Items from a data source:
- Opening Delimiter -
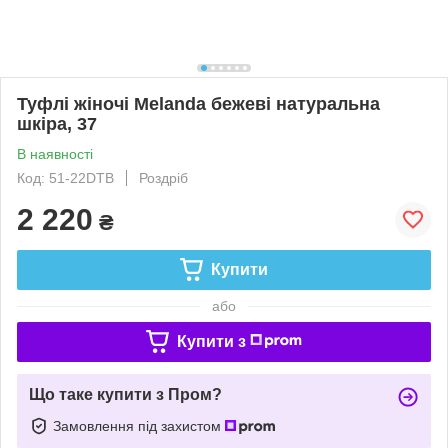
Туфлі жіночі Melanda бежеві натуральна
шкіра, 37
В наявності
Код: 51-22DTB
Роздріб
2 220
₴
Купити
або
Купити з
Що таке купити з Пром?
Замовлення під захистом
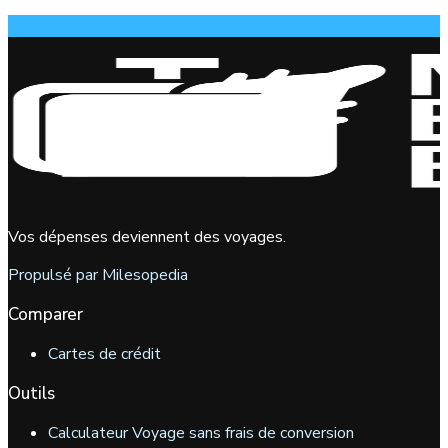
Vos dépenses deviennent des voyages.
Propulsé par Milesopedia
Comparer
Cartes de crédit
Outils
Calculateur Voyage sans frais de conversion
- Closing Delimiter -
For this exercise, copy the entries above exactly and skip any picture.

• _Response box_
Туфлі жіночі Melanda бежеві натуральна
шкіра, 37
В наявності
Код: 51-22DTB
Роздріб
2 220
₴
Купити
або
Купити з
Що таке купити з Пром?
Замовлення під захистом
Vos dépenses deviennent des voyages.
Propulsé par Milesopedia
Comparer
Cartes de crédit
Outils
Calculateur Voyage sans frais de conversion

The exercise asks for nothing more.